The report studies Australian coal reserves and resources that companies have on their books and calculates the potential emissions that would emerge if developed.
It finds Australian companies hold coal resources that would generate 115 billion tonnes of greenhouse gases. When Australian coal resources owned by foreign listed companies are added, it brings the total emissions potential to about 300 billion tonnes.
But the report authors say international assessment standards recognise that only about 50 per cent of these resources will be developed.
If developed, the resources would double Australia's proven listed coal reserves, and the associated 150 billion tonnes of emissions would equate to 300 times Australia total annual emissions in 2012.

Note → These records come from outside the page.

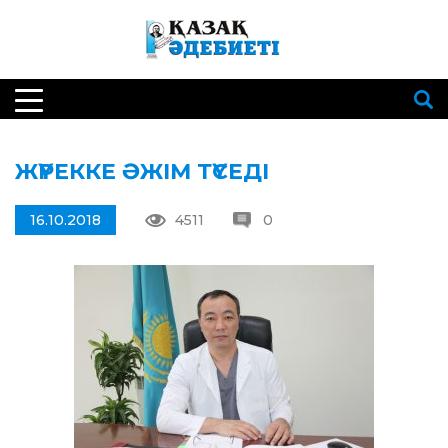
ЖҮРЕККЕ ӘЖІМ ТҮСЕДІ
16.10.2018
4511
0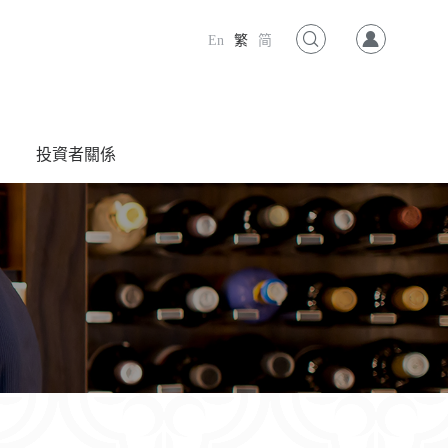
En
繁
简
投資者關係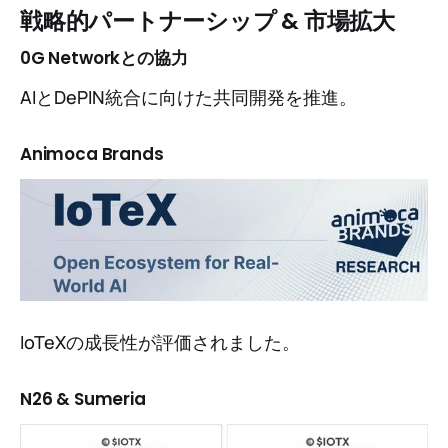
戦略的パートナーシップ & 市場拡大
0G Networkとの協力
AIとDePIN統合に向けた共同開発を推進。
Animoca Brands
IoTeXの成長性が評価されました。
N26 & Sumeria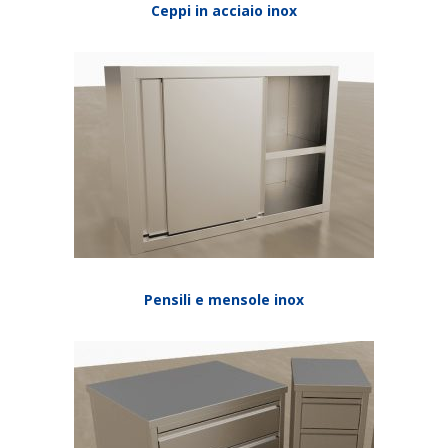
Ceppi in acciaio inox
Pensili e mensole inox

The extra greenhouse gases from Australian coal alone would account for 75 per cent of the total amount of global emissions that can come from burning coal to give the world a strong chance of keeping global warming to two degrees – the international target agreed by countries through the United Nations.

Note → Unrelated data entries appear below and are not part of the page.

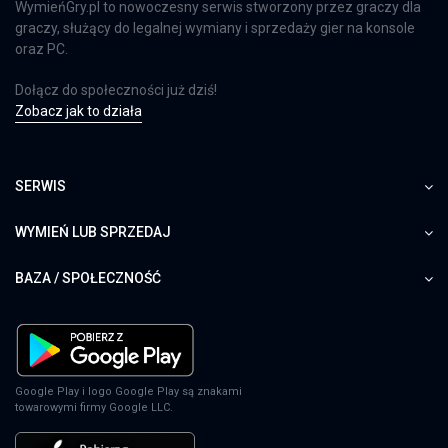
WymieńGry.pl to nowoczesny serwis stworzony przez graczy dla
graczy, służący do legalnej wymiany i sprzedaży gier na konsole
oraz PC.
Dołącz do społeczności już dziś!
Zobacz jak to działa
SERWIS
WYMIEŃ LUB SPRZEDAJ
BAZA / SPOŁECZNOŚĆ
Google Play i logo Google Play są znakami
towarowymi firmy Google LLC.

The report says this would be a vast proportion of the global carbon budget to be given to a single country, "especially true given that Australia produces only 11 per cent of the total global coal production".
The report warns Australia is also exposed to efforts by its major coal customers to improve their energy efficiency and reduce their emissions. In particular the researchers point to China's target to cap coal use at four billion tonnes by 2015.

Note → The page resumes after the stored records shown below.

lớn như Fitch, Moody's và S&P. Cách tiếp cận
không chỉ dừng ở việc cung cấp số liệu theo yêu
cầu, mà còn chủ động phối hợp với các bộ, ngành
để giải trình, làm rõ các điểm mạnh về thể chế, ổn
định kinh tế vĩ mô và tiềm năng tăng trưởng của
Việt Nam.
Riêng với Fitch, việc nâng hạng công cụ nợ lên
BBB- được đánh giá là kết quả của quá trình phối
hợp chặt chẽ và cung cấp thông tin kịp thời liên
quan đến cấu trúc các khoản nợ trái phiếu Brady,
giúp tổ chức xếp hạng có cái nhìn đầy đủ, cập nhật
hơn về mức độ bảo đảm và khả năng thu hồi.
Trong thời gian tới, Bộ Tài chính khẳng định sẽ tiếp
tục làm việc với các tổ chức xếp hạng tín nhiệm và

"investors need to challenge the assumption that coal demand will continue to rise in China and elsewhere, otherwise billions of dollars of taxpayer, superannuation and shareholder funds will be wasted in assets linked to unburnable carbon," Carbon Tracker's research director, James Leaton, said.
The report follows a global assessment by Carbon Tracker and the Grantham Institute finding hundreds of billions of dollars in fossil fuel projects would be stranded, triggering a potential economic crisis, if companies continue to invest in carbon-intensive projects while governments introduce stronger policies to limit global warming.